The Board of Directors may take any action(s) which it might lawfully take at any meeting of the Board of Directors in the absence of such a meeting but with the same effect as if adopted or taken at such a meeting by causing a written statement of the action to be entered into the records of the corporation with the signatures of all the Stewards of the Board of Directors then in office.

Section 8    Removal.

The Board of Directors may remove a Steward at any time by the affirmative vote of a three fourths majority of the Board of Directors but, for the purpose of determining whether or not a three fourths majority of the Board of Directors has so voted, the vote of the Steward the removal of whom is being decided upon shall not be counted. The removal shall not affect the status of that person as a member of the corporation.

ARTICLE V    OFFICERS

Section 1    Designation.

The executive officers of the corporation shall include a President, a Vice President, a Treasurer, and a Clerk. One person may hold no more than one executive office.

Section 2    Duties of the President.

The President shall:

  1. Preside, or appoint a Chairperson to preside, at all of the membership meetings and meetings of the Board of Directors;
  2. Supervise the activities of the Clerk of the corporation in the conduct of that office;
  3. Oversee the day to day operations of the corporation;
  4. Be an ex officio member of every committee, without vote; and
  5. Perform such other duties as the Board of Directors may direct.

Section 3    Duties of the Vice President.

The Vice President shall:

  1. Act for the President in the absence or in the event of the disability of the President; and
  2. Perform such other duties as the Board of Directors or the President may direct.

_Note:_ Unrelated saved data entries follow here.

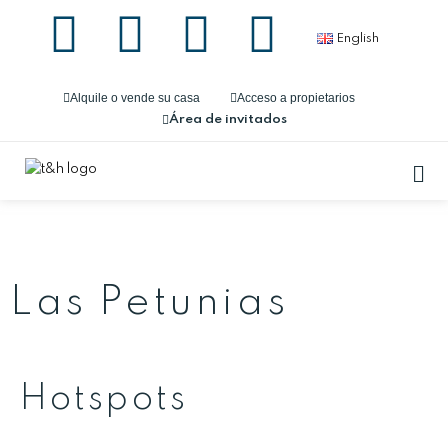
English
Alquile o vende su casa
Acceso a propietarios
Área de invitados
Las Petunias
Hotspots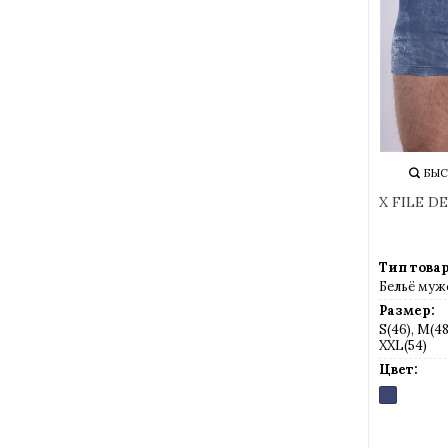
БЫС
X FILE D
Тип товар
Бельё муж
Размер:
S(46), M(48)
XXL(54)
Цвет:
JEANS
(джинс)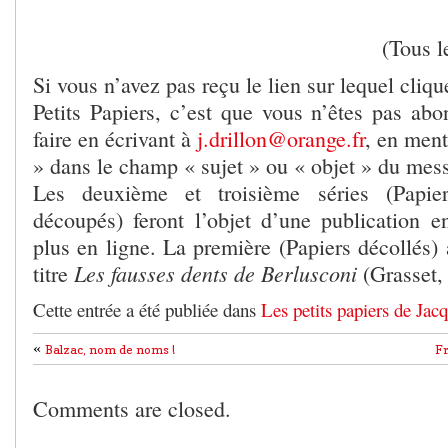
(Tous l
Si vous n’avez pas reçu le lien sur lequel cliq
Petits Papiers, c’est que vous n’êtes pas ab
faire en écrivant à
j.drillon@orange.fr
, en men
» dans le champ « sujet » ou « objet » du mes
Les deuxième et troisième séries (Papier
découpés) feront l’objet d’une publication 
plus en ligne. La première (Papiers décollés) 
Les fausses dents de Berlusconi
titre
(Grasset,
Cette entrée a été publiée dans
Les petits papiers de Jac
«
Balzac, nom de noms !
Fr
Comments are closed.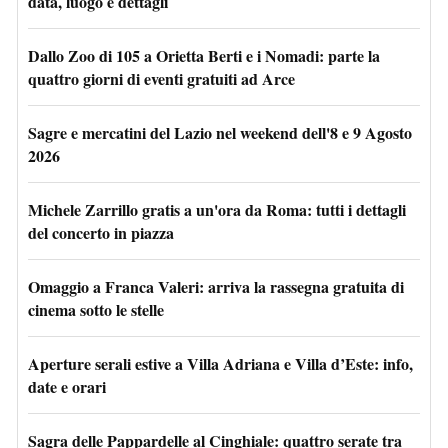
data, luogo e dettagli
Dallo Zoo di 105 a Orietta Berti e i Nomadi: parte la
quattro giorni di eventi gratuiti ad Arce
Sagre e mercatini del Lazio nel weekend dell'8 e 9 Agosto
2026
Michele Zarrillo gratis a un'ora da Roma: tutti i dettagli
del concerto in piazza
Omaggio a Franca Valeri: arriva la rassegna gratuita di
cinema sotto le stelle
Aperture serali estive a Villa Adriana e Villa d’Este: info,
date e orari
Sagra delle Pappardelle al Cinghiale: quattro serate tra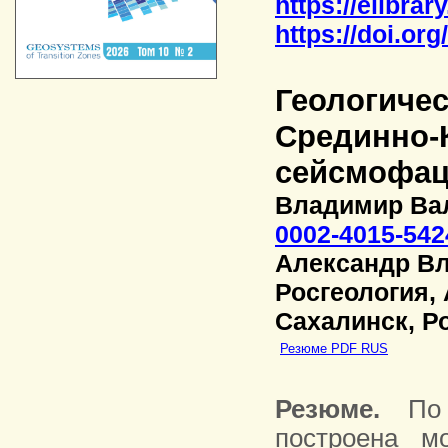
https://elibrar
https://doi.or
Геологичес
Срединно-
сейсмофац
Владимир Ва
0002-4015-542
Александр В
Росгеология,
Сахалинск, Р
Резюме PDF RUS
Резюме.
По р
построена мо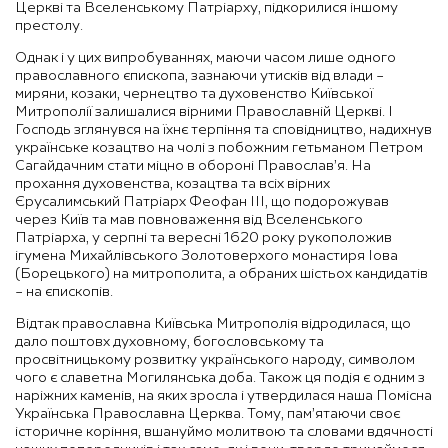
Церкві та Вселенському Патріарху, підкорилися іншому
престолу.
Однак і у цих випробуваннях, маючи часом лише одного
православного єпископа, зазнаючи утисків від влади –
миряни, козаки, чернецтво та духовенство Київської
Митрополії залишалися вірними Православній Церкві. І
Господь зглянувся на їхнє терпіння та сповідництво, надихнув
українське козацтво на чолі з побожним гетьманом Петром
Сагайдачним стати міцно в обороні Православ’я. На
прохання духовенства, козацтва та всіх вірних
Єрусалимський Патріарх Феофан ІІІ, що подорожував
через Київ та мав повноваження від Вселенського
Патріарха, у серпні та вересні 1620 року рукоположив
ігумена Михайлівського Золотоверхого монастиря Іова
(Борецького) на митрополита, а обраних шістьох кандидатів
– на єпископів.
Відтак православна Київська Митрополія відродилася, що
дало поштовх духовному, богословському та
просвітницькому розвитку українського народу, символом
чого є славетна Могилянська доба. Також ця подія є одним з
наріжних каменів, на яких зросла і утвердилася наша Помісна
Українська Православна Церква. Тому, пам’ятаючи своє
історичне коріння, вшануймо молитвою та словами вдячності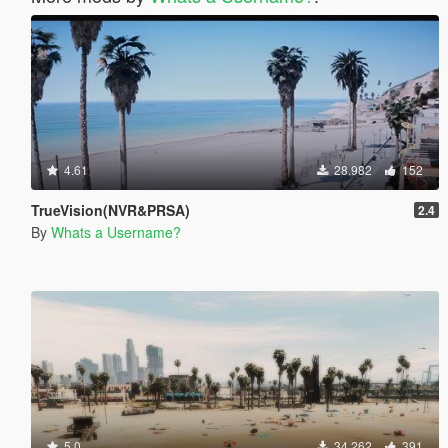
4.61
28.982
152
TrueVision(NVR&PRSA)
2.4
By
Whats a Username?
5.0
34.262
391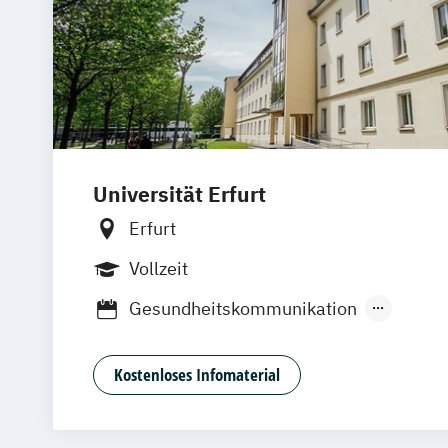
Universität Erfurt
Erfurt
Vollzeit
Gesundheitskommunikation
Globale Kommunikation: Politik und Ge
Kinder- und Jugendmedien
Kostenloses Infomaterial
Kommunikationswissenschaft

Section 4    Duties of the Treasurer.

The Treasurer shall:

  1. Have custody of the funds of the corporation;
  2. Deposit all money of the corporation to the credit of the corporation in such depositories as the Board of Directors may designate;
  3. Maintain all assets of the corporation other than money in the name of the corporation;
  4. Disburse such funds of the corporation as the Board of Directors may order and/or authorize and, if required, take proper vouchers for such disbursements;
  5. E. Keep full and accurate accounts of receipts and dis bursements in books of the corporation maintained for that purpose;
  6. Render an accounting of his or her transactions as Treasurer and of the financial condition of the corporation to the Board of Directors, the membership at the Annual Meeting, and whenever the Board of Directors and a membership meeting may require;
  7. If required by the Board of Directors, give the corporation a bond paid by the Board of Directors in a sum and with one or more sureties satisfactory to the Board of Directors for the faithful performance of the duties of the office of Treasurer and for the restoration to the corporation, in the event he or she shall vacate the office of Treasurer, for any reason, of all books, papers, vouchers, money and other property of whatever kind in his or her possession or under his or her control that may belong to the corporation; and
  8. Perform such other duties as the Board of Directors may impose.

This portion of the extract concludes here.